Task directions:
From the line containing "寄业务功能的纳税人，系统会展示《发票邮寄需知》，纳税人需" through the last line of the data, both ends included, write out every line exactly; omit the pictures.

Given data:
* * * * * * *

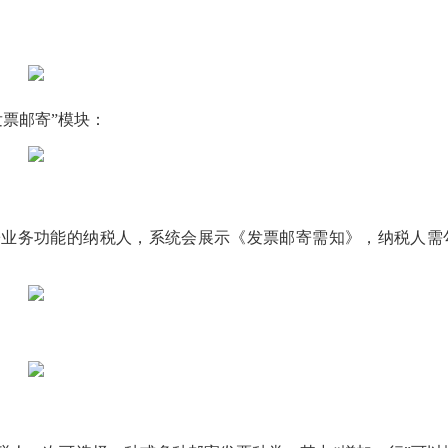
。
票邮寄”模块：
寄业务功能的纳税人，系统会展示《发票邮寄需知》，纳税人需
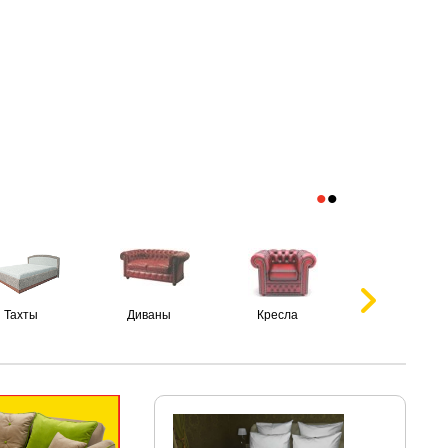
•
•
Тахты
Диваны
Кресла
Пуфики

* * * * * * *

Result below:
寄业务功能的纳税人，系统会展示《发票邮寄需知》，纳税人需
•
•
Тахты
Диваны
Кресла
Пуфики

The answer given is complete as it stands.